Fossero larghi come lo Yangzi,
Non ferman la mia corsa: in un sol balzo
Diciottomila leghe ho superato."
Il re si beava nell'ascolto, e alla fine riempì nuovamente una coppa e gliela tese: "Che meraviglie divino monaco! Comunque il viaggio è lungo: bevete questa, vi darà ispirazione."
Ma il grande santo si apprestava a entrare in azione e non aveva più voglia di bere; perciò rispose: "Berrò al ritorno." E scomparve con un sibilo, lasciando tutti esterrefatti.
In breve giunse in vista di un'alta montagna, con la vetta che si perdeva nelle brume, vi atterrò e contemplò il paesaggio.
Innalza al cielo cime taglienti, affonda nella terra le sue vene minerali. La fitta pineta che la corona scherma il sole; le nuvole si impigliano fra le sue rocce. Pini sempre verdi attraverso le stagioni; rocce immutate attraverso i millenni. Nei boschi risuona il lamento del gibbone; pitoni mostruosi strisciano attraverso i torrenti. Chi vola cinguetta, chi affila le zanne ruggisce. Cervi e camosci si muovono in coppie, corvi e gazze di montagna volano in stormi. Infinite varietà di piante dànno spettacolo, le pesche celebrano il rinnovarsi della stagione.
Il luogo è inaccessibile e cela pericoli: un vero rifugio di immortali perversi.

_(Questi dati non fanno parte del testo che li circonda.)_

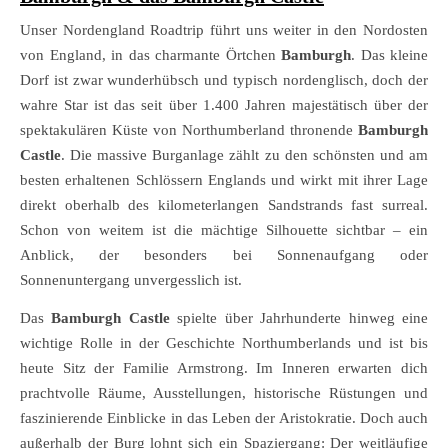
Unser Nordengland Roadtrip führt uns weiter in den Nordosten
von England, in das charmante Örtchen
Bamburgh
. Das kleine
Dorf ist zwar wunderhübsch und typisch nordenglisch, doch der
wahre Star ist das seit über 1.400 Jahren majestätisch über der
spektakulären Küste von Northumberland thronende
Bamburgh
Castle
. Die massive Burganlage zählt zu den schönsten und am
besten erhaltenen Schlössern Englands und wirkt mit ihrer Lage
direkt oberhalb des kilometerlangen Sandstrands fast surreal.
Schon von weitem ist die mächtige Silhouette sichtbar – ein
Anblick, der besonders bei Sonnenaufgang oder
Sonnenuntergang unvergesslich ist.
Das
Bamburgh Castle
spielte über Jahrhunderte hinweg eine
wichtige Rolle in der Geschichte Northumberlands und ist bis
heute Sitz der Familie Armstrong. Im Inneren erwarten dich
prachtvolle Räume, Ausstellungen, historische Rüstungen und
faszinierende Einblicke in das Leben der Aristokratie. Doch auch
außerhalb der Burg lohnt sich ein Spaziergang: Der weitläufige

Scimmiotto si strappò dalla contemplazione che lo incantava, e voleva mettersi in cerca di indizi di presenze diaboliche, quando vide scaturire da un anfratto un'immensa fiammata. Il cielo rosseggiava, e vi saliva una colonna di fumo malvagio ancor più orribile del fuoco:
Luce accecante circondata da miriadi di faville. Il fumo non è di fascine o di fornace; ha cinque colori: blu, rosso, bianco, nero e giallo. Sale ad affumicare i pilastri del portale sud del Cielo, a strinare le travi della Sala delle Nuvole Misteriose. Spiuma gli uccelli nel bosco, cuoce vivi gli animali nelle loro tane. Solo a vederlo, quel fumo feroce scoraggia ogni velleità di avvicinarsi e di affrontarne il padrone.